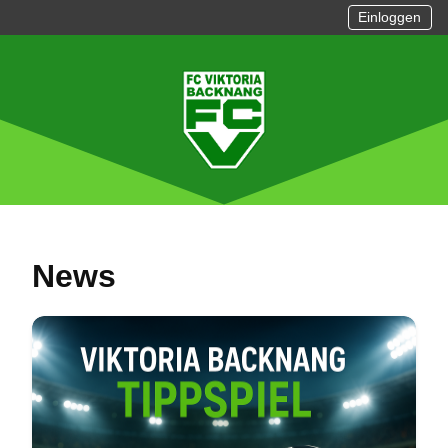
Einloggen
News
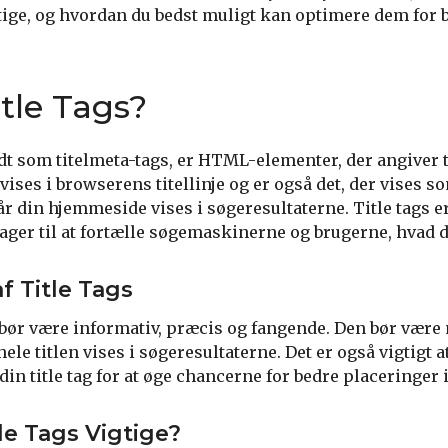
gtige, og hvordan du bedst muligt kan optimere dem for 
itle Tags?
ndt som titelmeta-tags, er HTML-elementer, der angiver t
vises i browserens titellinje og er også det, der vises s
r din hjemmeside vises i søgeresultaterne. Title tags er 
rager til at fortælle søgemaskinerne og brugerne, hvad 
f Title Tags
g bør være informativ, præcis og fangende. Den bør vær
 hele titlen vises i søgeresultaterne. Det er også vigtigt 
din title tag for at øge chancerne for bedre placeringer 
le Tags Vigtige?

|---|

▶ [What needs to be done]
Could you please write out exactly the lines from the start of the entries above through the line that holds "r din hjemmeside", both included, with no pictures?

▶ [Exercise result]
Einloggen
News
gtige, og hvordan du bedst muligt kan optimere dem for 
itle Tags?
ndt som titelmeta-tags, er HTML-elementer, der angiver t
vises i browserens titellinje og er også det, der vises s
r din hjemmeside vises i søgeresultaterne. Title tags er 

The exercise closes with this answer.